Didier Beugnies

Personal information
- Date of birth: 14 March 1961 (age 65)
- Place of birth: Frameries, Belgium
- Position: Forward

Senior career*
- Years: Team / Apps / (Gls)
- 1983–1984: Mons
- 1984–1992: Charleroi / 126 / (78)
- 1992–1993: Mons
- 1993–1994: Namur

International career
- 1986: Belgium Olympic / 3 / (1)

Managerial career
- 2001–2012: Charleroi (youth)
- 2012: RWDM Brussels (youth)
- 2012–2013: RWDM Brussels
- 2013: RWDM Brussels
- 2013–2014: RWDM Brussels
- 2014–2015: Mons

= Didier Beugnies =

Belgian footballer

Didier Beugnies (born 14 March 1961) is a Belgian former professional football player and manager.

==Club career==
Beugnies began his professional career at Mons during the 1983–84 Belgian First Division, before joining Charleroi the following season, where he played eight seasons.
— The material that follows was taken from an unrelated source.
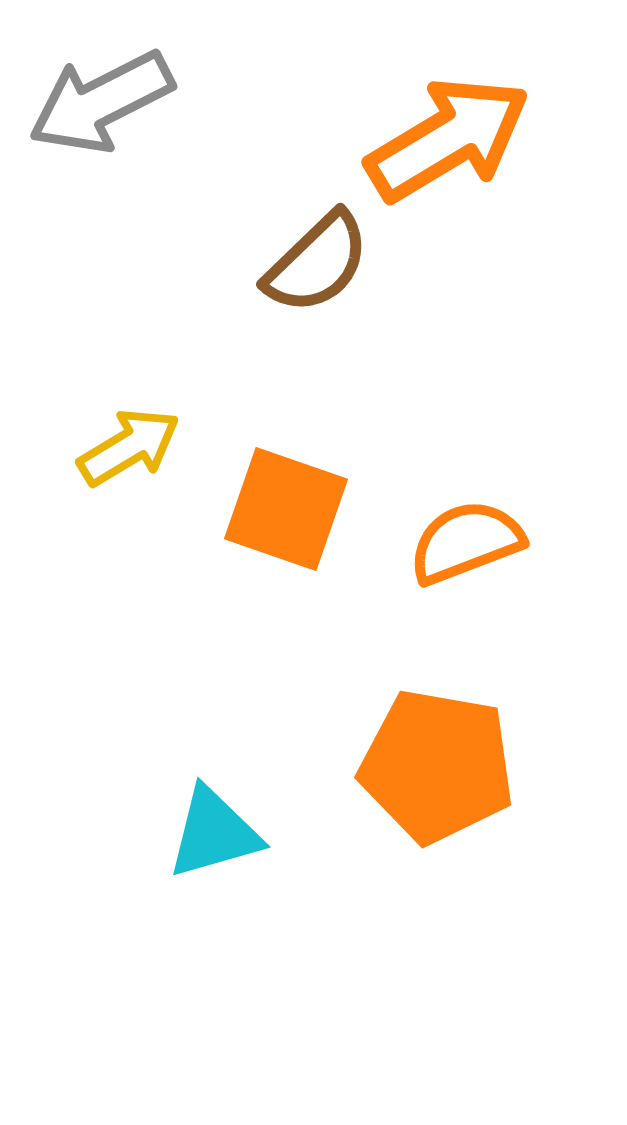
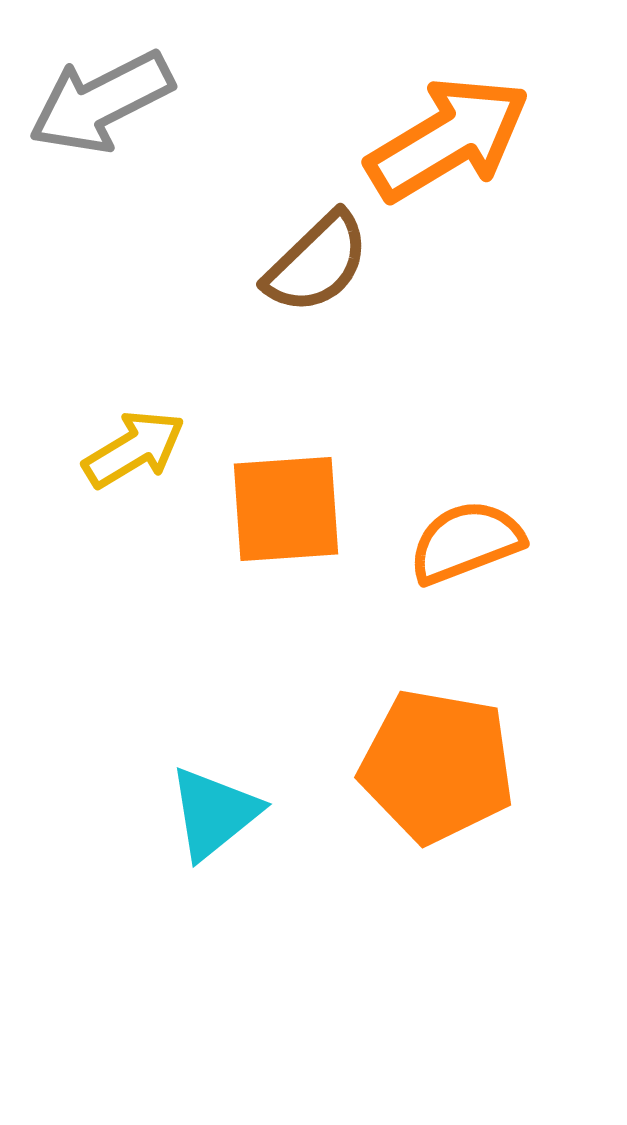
yellow arrow: moved 5 px right, 2 px down
orange square: rotated 23 degrees counterclockwise
cyan triangle: moved 20 px up; rotated 23 degrees counterclockwise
Reaching promotion with Charleroi from the second tier, he became the top goalscorer of the division with 23 goals in the 1984–85 seasons. During his second season with Les Zèbres, in the 1985–86 season, he scored 22 goals and finished second in the race for the golden boot, behind Erwin Vandenbergh and ahead of Jean-Pierre Papin.

He continued his career with a return for a season at Mons, before retiring from football as part of Namur in 1994 at the age of 33.

==International career==
In 1986, Beugnies was called up for the Belgium squad for the qualification for the 1988 Summer Olympics, for which they eventually failed to qualify. He made three appearances in which he scored one goal.

==Managerial career==
Beugnies returned to the world of football by coaching the youth teams of Charleroi from 2001 to 2009. He was the manager of RWDM Brussels during three short periods between 2012 and 2014, then the final coach of Mons as the club filed for bankruptcy in 2015.